Есть еще (кроме даты) три драгоценные детали в этой записи.
Во-первых, ее черновой вариант находится в записной тетради Достоевского, соседствуя с такими набросками к заключительной части «Бесов», как письмо Ставрогина к Даше, прозрение Степана Трофимовича перед смертью (проклятье бесам) и др. Совпадение замечательно: «люблю жизнь для жизни» — эти слова в черновиках романа, изобличающего бесов, которые как раз ломают, уродуют, ненавидят жизнь.
Во-вторых, чистовик этой записи — в альбоме Ольги Козловой (жены поэта Павла Алексеевича Козлова). А в альбоме этом оставили свои заметки: Гюго, Дюма-сын, Мериме, А.Н.Островский, К.Фет, А.К.Толстой, И.Гончаров, Писемский, И.Аксаков, И.Тургенев, М.Салтыков-Щедрин, Н.Некрасов и многие другие — цвет тогдашней литературы, и русской и западной. Достоевский читал эти автографы (и, надо полагать, с каким ревностным интересом!). Стало быть, зная их, он тем более ответственно отнесся к своей записи: ведь он свое место среди этих имен должен был определить.
Наконец, в-третьих. Он записал: «Мне скоро пятьдесят...» Какая прекрасная ошибка, какая обаятельная оговорка: Достоевский просто не заметил (в беспрерывной страстной работе), что ему уже за пятьдесят...
Двадцатые числа января 1873-го — отдельное издание «Бесов». 5 февраля — «Бобок». А посередине — 31 января — запись в альбом О. Козловой.
Факт плюс факт. И еще один. Это уже не просто два-три факта. Здесь факт плюс, факт дает какой-то взрыв нового понимания, дарует какое-то прозрение. Даже самые обыкновенные даты приобретают вдруг огромный смысл.
Конечно, роман должен отвечать за себя сам по себе — вне зависимости от каких бы то ни было намерений автора. Конечно, читатель может не знать ничего об этих намерениях, не обязан знать (хотя для меня это-то и сомнительно: почему не обязан? почему, если действительно интересуется сутью?).

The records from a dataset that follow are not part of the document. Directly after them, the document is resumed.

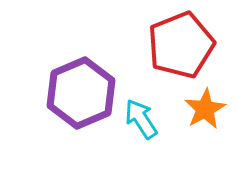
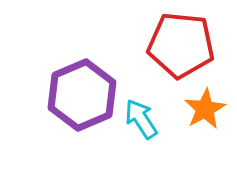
red pentagon: rotated 28 degrees clockwise
purple hexagon: moved 1 px right, 2 px down
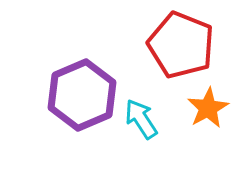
red pentagon: rotated 16 degrees clockwise
orange star: moved 3 px right, 1 px up
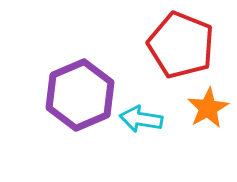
purple hexagon: moved 2 px left
cyan arrow: rotated 48 degrees counterclockwise
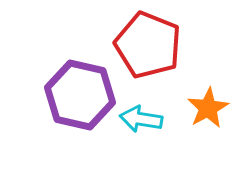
red pentagon: moved 33 px left
purple hexagon: rotated 24 degrees counterclockwise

Но правомочен ли принципиальный (так сказать, методологический) отказ от всякого знания о них? Разве мешает такое знание чистоте анализа, объективности исследования? Разве не помогает оно именно этой чистоте и этой объективности? Разве не углубляет оно нашу мысль, не обостряет наш слух? Какое счастье, что сохранились, например, записи Достоевского о том, что он «разоблачил уродливую и трагическую сторону» духовного подполья (особенно если учесть вековую традицию смешения автора с героем). А не сохранись? Несомненно: процесс познания «Записок из подполья» затормозился бы еще сильнее. Какое счастье, что осталось и такое самоопределение Достоевского: «Я лишь реалист в высшем смысле...» А не будь письма от 22 декабря 1849-го? Или записи 16 апреля 1864-го? Или этой записи в альбом О. Козловой? Лучше было бы, что ли? «Чище» бы стало исследование?
«Люблю жизнь для жизни...» Вот внутреннее солнце Достоевского, всегда светившее ему, всегда его спасавшее. Вот внутренний эпиграф его и к «Бесам» и вообще ко всему его творчеству.
И вдруг благодаря именно этому знанию действительно глубже, острее начинаешь воспринимать, например, что и как говорит Кириллов о листе с дерева: «Я видел недавно желтый, немного зеленого, с краев подгнил. Ветром носило. Когда мне было десять лет, я зимой закрывал глаза нарочно и — представлял лист — зеленый, яркий с жилками, и солнце блестит. Я открывал глаза и не верил, потому что очень хорошо, и опять закрывал...» (Странное обаяние этого отрывка: хочется самому закрыть глаза, и действительно видишь это.)